Christophe Ayad : Oui, plusieurs génocidaires ont été arrêtés en France, parfois au bout d’un temps assez long. Certains ont été jugés et condamnés, d’autres ont bénéficié d’un non-lieu, comme le père Wenceslas. La famille du président Habyarimana a trouvé refuge en France aussi. Sa femme est accusée par certains d’être une des instigatrices du génocide, mais cela n’a pas été vraiment prouvé jusqu’à présent.
SD : Qu’en est-il de la position française de refus d’extradition des Hutu « réfugiés » en France ? Les choses pourraient-elles évoluer ?
Christophe Ayad : La France n’extrade pas les personnes qui risquent la peine de mort dans le pays où elles seront jugées, que ce soit au Rwanda ou ailleurs. Or le Rwanda a dit qu’il suspendait les exécutions, mais la peine de mort y reste en vigueur.

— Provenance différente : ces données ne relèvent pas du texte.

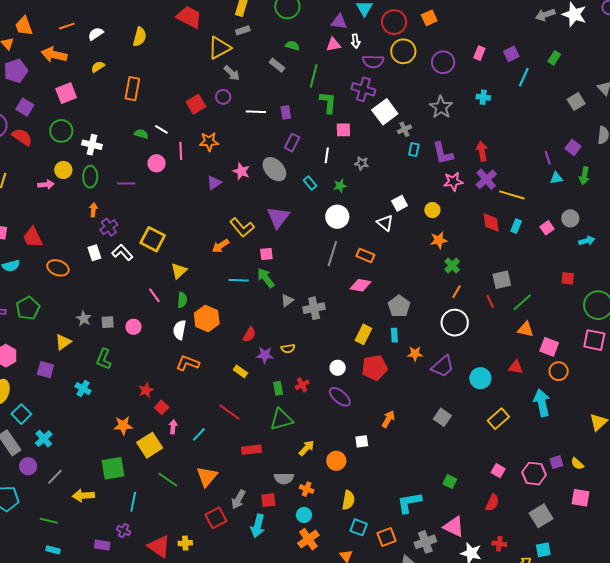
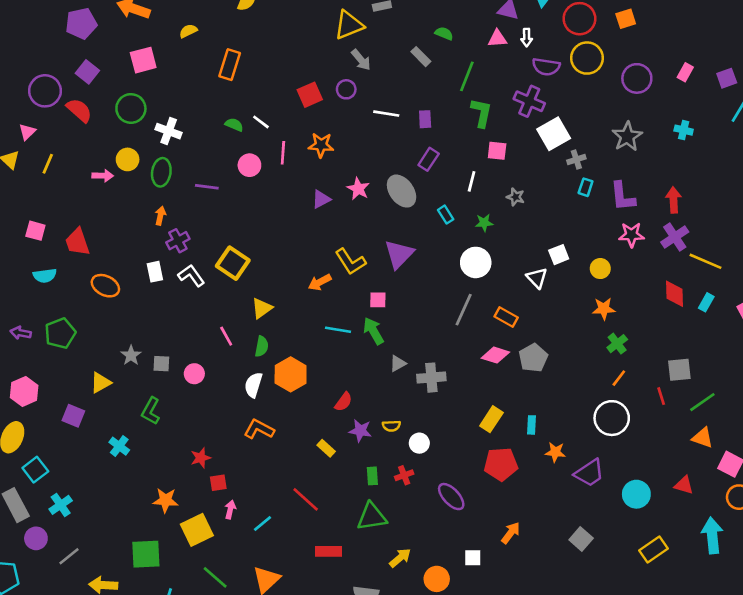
gray pentagon: (399, 306) -> (533, 358), moved
white circle: (338, 368) -> (419, 443), moved
red square: (162, 407) -> (218, 483), turned 32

Anna : Les faits reprochés à la France sont-ils tous prescrits ou pourrait-il y avoir des retombées judiciaires pour l’Etat français et/ou pour les individus (hommes politiques et militaires) impliqués ?
Christophe Ayad : Les faits de crimes contre l’humanité ou de génocide, ou encore de complicité de ces deux crimes, ne connaissent pas de prescription en France. Il y a donc des menaces judiciaires bien réelles sur ceux qui s’en seraient rendus coupables. Par exemple en livrant des armes à des génocidaires.
Michelle : Quelles pourraient être les conséquences pour la France si elle était reconnue complice du génocide ?
Christophe Ayad : La France, en tant qu’Etat, ne peut pas être reconnue complice de génocide. Et d’ailleurs quelle instance la jugerait ? On juge des individus, pas des Etats. Il faut attendre les éventuels procès de ces individus (sur les faits précis qui leur sont reprochés), s’ils se tiennent un jour et si le parquet ne décide pas d’un non-lieu.
HV : Quelle est l’attente du peuple rwandais (pas les autorités) concernant la reconnaissance d’un rôle de la France dans le génocide ?
Christophe Ayad : Il est difficile de savoir ce que le « peuple » rwandais pense. Ce n’est pas un pays où l’on peut dire ce que l’on veut. Ce que je sais, c’est que les autorités souhaitent des « excuses » et une « reconnaissance » par la France de son rôle dans le génocide. Nicolas Sarkozy a reconnu des « erreurs », mais il n’a pas souhaité aller plus loin. Emmanuel Macron le fera-t-il ? C’est tout l’enjeu de son voyage à Kigali, s’il y va un jour. Par ailleurs, les militaires, dont certains sont poursuivis en France devant la justice par des rescapés rwandais, pourraient vivre une reconnaissance du rôle de la France comme un lâchage par les politiques.